Vorrei, piuttosto, cogliere l’occasione per spostare l’attenzione su uno dei tanti ambienti che sta soffrendo di questa situazione: la cultura. Le disposizioni governative e sanitarie hanno di fatto (e giustamente, aggiungerei) bloccato le varie iniziative culturali su tutto il territorio italiano, dai concerti alle rappresentazioni teatrali alle proiezioni cinematografiche. Eppure, nonostante tutto, la cultura di fatto non si ferma e non si fermerà, continuando il suo circolo produttivo e creativo. Non solo tutto questo è un segnale rassicurante in un periodo così difficile, ma è significativo sul piano antropologico e sociale. Ma come mai nelle situazioni più difficili in un modo o nell’altro il “fare artistico” non soccombe completamente?
L’immagine che ho voluto suggerire nel titolo di questo articolo, quella della città che brucia, scaturisce da una conversazione di Luciano Berio con Paolo Castaldi nella seconda puntata di “C’è musica & musica” in cui viene messa in discussione l’arte a tutto tondo in contesti socialmente distruttivi come la guerra. In particolare, la domanda posta da Berio è: «Perché la letteratura? Perché la poesia? […] Perché la musica, quando c’è la guerra, quando la città brucia?». Ritengo questa domanda incredibilmente attuale a causa del momento storico nel quale ci troviamo e nonostante non si tratti di una guerra vera e propria ma di un’epidemia, di un fenomeno che porta a disagi molto simili a quelli dei conflitti armati. Abbiamo davvero bisogno di nuova linfa artistica e culturale in questo momento o sarebbe meglio essere completamente disinteressati nei confronti di questi “beni secondari”? È evidente come la gravità della situazione imponga una particolare attenzione a determinate cose rispetto ad altre e su questo aspetto non si può fare altro che essere razionalmente obiettivi.
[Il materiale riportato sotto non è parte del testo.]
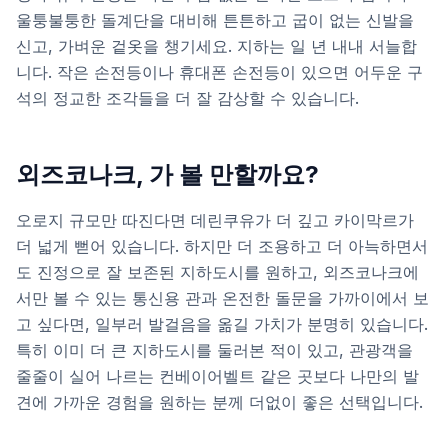
울퉁불퉁한 돌계단을 대비해 튼튼하고 굽이 없는 신발을
신고, 가벼운 겉옷을 챙기세요. 지하는 일 년 내내 서늘합
니다. 작은 손전등이나 휴대폰 손전등이 있으면 어두운 구
석의 정교한 조각들을 더 잘 감상할 수 있습니다.
외즈코나크, 가 볼 만할까요?
오로지 규모만 따진다면 데린쿠유가 더 깊고 카이막르가
더 넓게 뻗어 있습니다. 하지만 더 조용하고 더 아늑하면서
도 진정으로 잘 보존된 지하도시를 원하고, 외즈코나크에
서만 볼 수 있는 통신용 관과 온전한 돌문을 가까이에서 보
고 싶다면, 일부러 발걸음을 옮길 가치가 분명히 있습니다.
특히 이미 더 큰 지하도시를 둘러본 적이 있고, 관광객을
줄줄이 실어 나르는 컨베이어벨트 같은 곳보다 나만의 발
견에 가까운 경험을 원하는 분께 더없이 좋은 선택입니다.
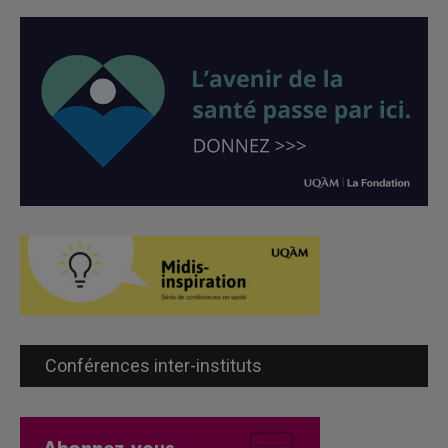
Conférences inter-instituts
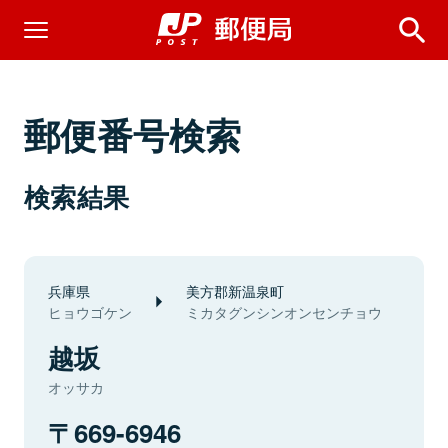
郵便番号検索
検索結果
兵庫県
美方郡新温泉町
ヒョウゴケン
ミカタグンシンオンセンチョウ
越坂
オッサカ
669-6946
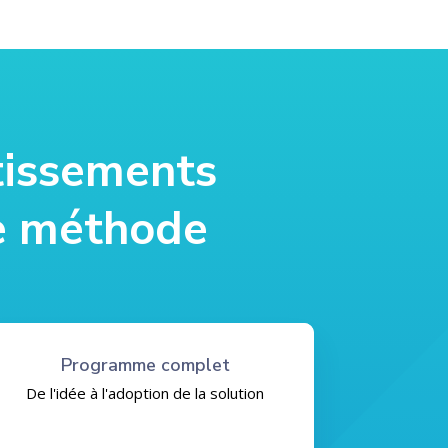
tissements
re méthode
Programme complet
De l'idée à l'adoption de la solution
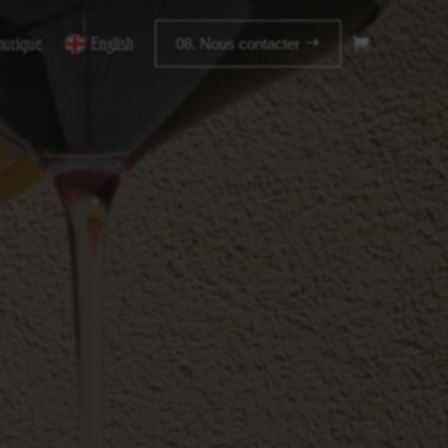
outique
English
08. Nous contacter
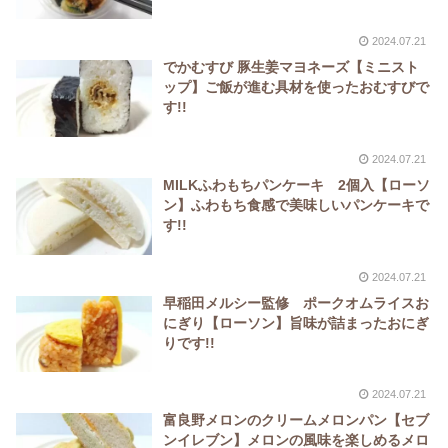
2024.07.21
でかむすび 豚生姜マヨネーズ【ミニスト
ップ】ご飯が進む具材を使ったおむすびで
す!!
2024.07.21
MILKふわもちパンケーキ 2個入【ローソ
ン】ふわもち食感で美味しいパンケーキで
す!!
2024.07.21
早稲田メルシー監修 ポークオムライスお
にぎり【ローソン】旨味が詰まったおにぎ
りです!!
2024.07.21
富良野メロンのクリームメロンパン【セブ
ンイレブン】メロンの風味を楽しめるメロ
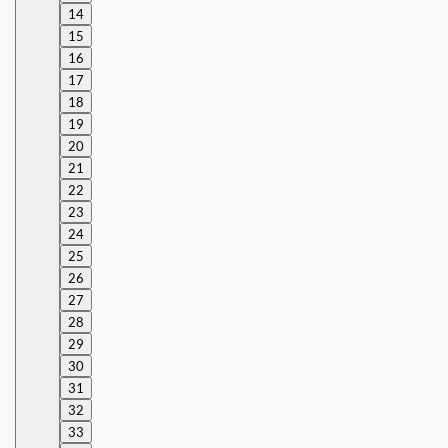
14
15
16
17
18
19
20
21
22
23
24
25
26
27
28
29
30
31
32
33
Ma la domanda è un’altra: perché la creatività, o più precisamente l’atto poietico (per usare le parole del musicologo Jean-Jacques Nattiez), continua a esistere e ad essere ricercato nonostante si chiudano i luoghi dell’arte e si lasci senza lavoro chi vi si occupa?
La risposta a questa domanda è molto semplice e la fornisce lo stesso Castaldi: «Perché non soccomba l’intelletto». Ora, come già accaduto più volte nel corso della storia, “sacrificare” la produzione artistica per lasciarsi prendere dal panico non è la soluzione: basta pensare a compositori come Oliver Messiaen che scrisse musica anche quando internato nei campi di concentramento di Görlitz nel 1940. La cosa più utile per noi stessi ora è prenderci cura del nostro essere, del nostro intelletto: approfittare di una situazione di disagio per investire del tempo nella cura dell’essere “umani” è la cosa sempre migliore da compiere e l’arte è un buon cibo per la mente. Attenzione, però: nel caso specifico di queste settimane, ciò non vuol dire non attenersi alle disposizioni e alle regole di buon senso civico. Significa invece dedicare del tempo alla lettura di un libro, dell’ascolto di un disco, della visione di un film sul proprio divano di casa. Meglio ancora se avete voglia di cimentarvi in queste cose: imparate a scrivere poesie, a comporre musica, a studiare il funzionamento di una macchina da presa, a riconoscere i diversi stili pittorici sui vecchi libri di scuola, eccetera. Vorrei, nel mio piccolo, lasciarvi per questa settimana un messaggio di conforto: tutto questo non è tempo perso e non durerà per l’eternità, soprattutto se si impara a ritrovare quel senso di stupore che ha un bambino quando impara a camminare, a parlare, a disegnare, a scrivere, a leggere. Siate quindi generosi verso voi stessi mediante quel grandissimo bacino di possibilità che è la cultura, per imparare a ri-conoscerla e per scoprire il suo valore, in modo da trovare tempo per viverla quando saranno tempi meno difficili.